Subsequently, Scanning Electron Microscopy experiments were performed to find the optimal hydrogel polymerisation conditions that result in the desired macroporous structure. After attempting different hydrogel synthesis conditions, the required conditions were identified.
To demonstrate the functionality of the dextran-adhesin combination, we first investigated the dextran-binding capabilities of the isolated MpIBP carbohydrate-binding domain via an assay based on dextran binding affinity to Sephadex beads, which can be used to pull dextran-binding proteins from solution. A schematic overview and global explanation of this experiment can be seen in figure 4. More details about this experiment and the results can be seen at the registry page of our carbohydrate-binding domain biobrick, BBa_K2812000.
Next, a washing experiment was designed to investigate the binding of adhesin expressing E. coli BL21 (DE3) bacteria to 380 µL columnar-shaped hydrogels under different circumstances. A schematic overview and global explanation of this experiment can be seen in figure 5. Click for more detailed experimental conditions and results. During these experiments we switched in our design from E. coli BL21 (DE3) to E. coli BLR, a strain known known for more stable expression of proteins with many repeats, in an attempt to obtain more consistent results.

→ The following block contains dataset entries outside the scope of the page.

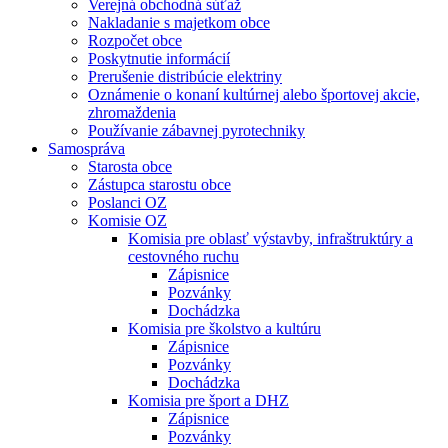
Verejná obchodná súťaž
Nakladanie s majetkom obce
Rozpočet obce
Poskytnutie informácií
Prerušenie distribúcie elektriny
Oznámenie o konaní kultúrnej alebo športovej akcie,
zhromaždenia
Používanie zábavnej pyrotechniky
Samospráva
Starosta obce
Zástupca starostu obce
Poslanci OZ
Komisie OZ
Komisia pre oblasť výstavby, infraštruktúry a
cestovného ruchu
Zápisnice
Pozvánky
Dochádzka
Komisia pre školstvo a kultúru
Zápisnice
Pozvánky
Dochádzka
Komisia pre šport a DHZ
Zápisnice
Pozvánky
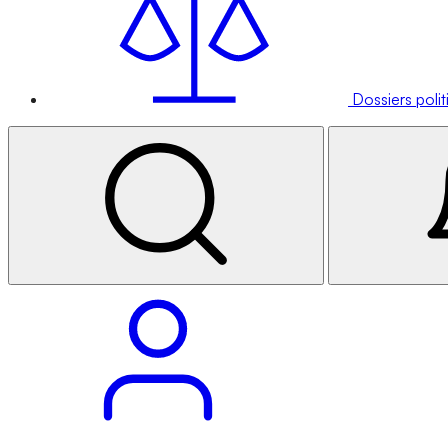
Dossiers poli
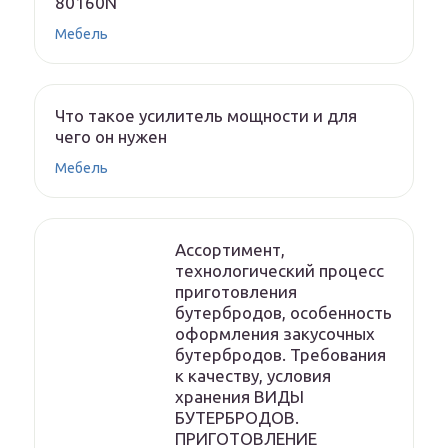
80160N
Мебель
Что такое усилитель мощности и для
чего он нужен
Мебель
Ассортимент,
технологический процесс
приготовления
бутербродов, особенность
оформления закусочных
бутербродов. Требования
к качеству, условия
хранения ВИДЫ
БУТЕРБРОДОВ.
ПРИГОТОВЛЕНИЕ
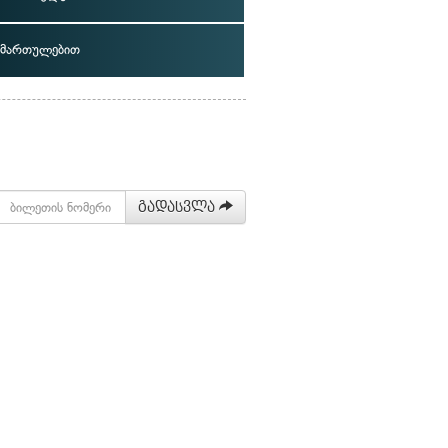
იმართულებით
გადასვლა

The washing and crushing experiment was time consuming and error sensitive. Therefore, a new experiment was devised to investigate the effect of the adhesin in retaining the E. coli bacteria inside the hydrogel. The central component in this experiment is a cubic hydrogel containing a cavity, which we fabricated using polydimethysiloxane fabrication. The chamber allows bacteria to be loaded inside the hydrogel and subsequently, a leakage experiment was performed to quantify bacterial leakage over time. A schematic illustration can be seen in figure 6. Click for more detailed experimental conditions and results With this new prototype hydrogel, more consistent and robust results were obtained.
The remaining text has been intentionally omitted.